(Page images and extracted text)
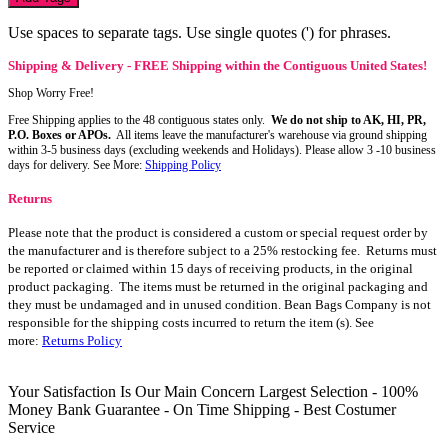
Use spaces to separate tags. Use single quotes (') for phrases.
Shipping & Delivery - FREE Shipping within the Contiguous United States!
Shop Worry Free!
Free Shipping applies to the 48 contiguous states only.
We do not ship to AK, HI, PR,
P.O. Boxes or APOs.
All items leave the manufacturer's warehouse via ground shipping
within 3-5 business days (excluding weekends and Holidays). Please allow 3 -10 business
days for delivery. See More:
Shipping Policy
Returns
Please note that the product is considered a custom or special request order by
the manufacturer and is therefore subject to a 25% restocking fee. Returns must
be reported or claimed within 15 days of receiving products, in the original
product packaging. The items must be returned in the original packaging and
they must be undamaged and in unused condition. Bean Bags Company is not
responsible for the shipping costs incurred to return the item (s). See
more:
Returns Policy
Your Satisfaction Is Our Main Concern
Largest Selection - 100%
Money Bank Guarantee - On Time Shipping - Best Costumer
Service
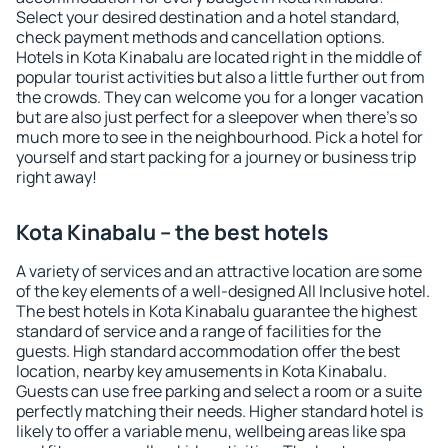
Select your desired destination and a hotel standard,
check payment methods and cancellation options.
Hotels in Kota Kinabalu are located right in the middle of
popular tourist activities but also a little further out from
the crowds. They can welcome you for a longer vacation
but are also just perfect for a sleepover when there's so
much more to see in the neighbourhood. Pick a hotel for
yourself and start packing for a journey or business trip
right away!
Kota Kinabalu – the best hotels
A variety of services and an attractive location are some
of the key elements of a well-designed All Inclusive hotel.
The best hotels in Kota Kinabalu guarantee the highest
standard of service and a range of facilities for the
guests. High standard accommodation offer the best
location, nearby key amusements in Kota Kinabalu.
Guests can use free parking and select a room or a suite
perfectly matching their needs. Higher standard hotel is
likely to offer a variable menu, wellbeing areas like spa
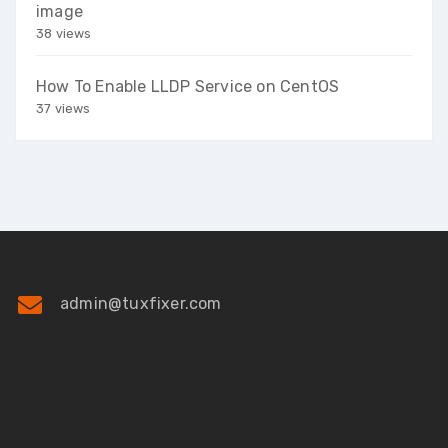
image
38 views
How To Enable LLDP Service on CentOS
37 views
admin@tuxfixer.com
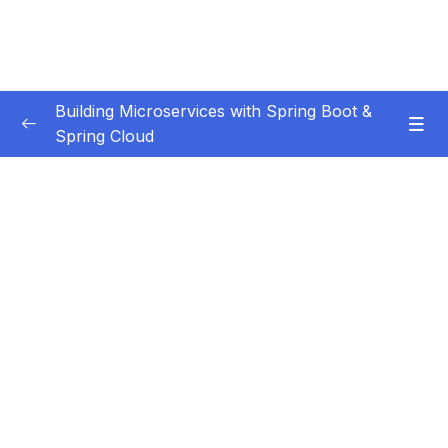
Building Microservices with Spring Boot &
Spring Cloud
Subtitle Guide – Hướng dẫn thêm phụ đề
0/1
01 – Introduction
0/7
02 – Spring Boot REST API Development
0/14
Basics
03 – Building CRUD REST API’s with MySQL
0/12
Database
04 – Using DTO (Data Transfer Object)
0/9
Pattern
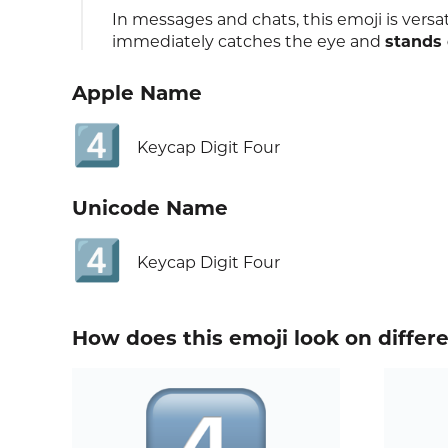
In messages and chats, this emoji is versati
immediately catches the eye and
stands 
Apple Name
4️⃣
Keycap Digit Four
Unicode Name
4️⃣
Keycap Digit Four
How does this emoji look on differ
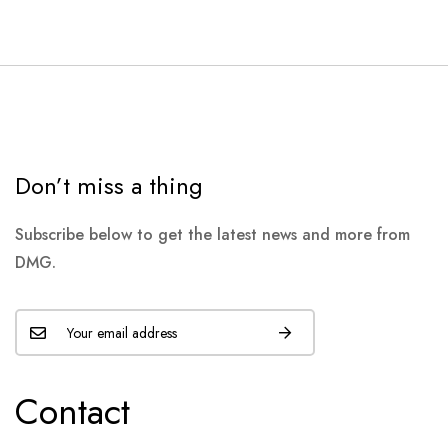
Don’t miss a thing
Subscribe below to get the latest news and more from
DMG.
Contact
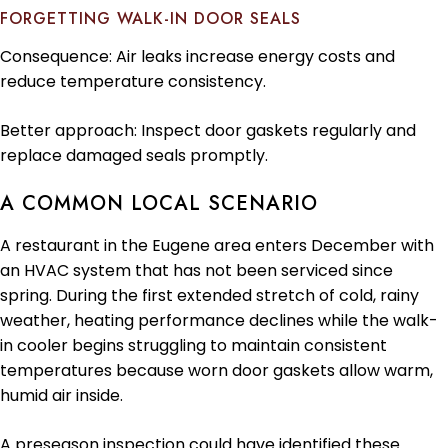
FORGETTING WALK-IN DOOR SEALS
Consequence: Air leaks increase energy costs and
reduce temperature consistency.
Better approach: Inspect door gaskets regularly and
replace damaged seals promptly.
A COMMON LOCAL SCENARIO
A restaurant in the Eugene area enters December with
an HVAC system that has not been serviced since
spring. During the first extended stretch of cold, rainy
weather, heating performance declines while the walk-
in cooler begins struggling to maintain consistent
temperatures because worn door gaskets allow warm,
humid air inside.
A preseason inspection could have identified these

## HOW TO COMPLETE THIS TASK
Copy out every line from the data above in which the word "Returns" occurs.

## EXPECTED ANSWER
Returns
the manufacturer and is therefore subject to a 25% restocking fee. Returns must
Returns Policy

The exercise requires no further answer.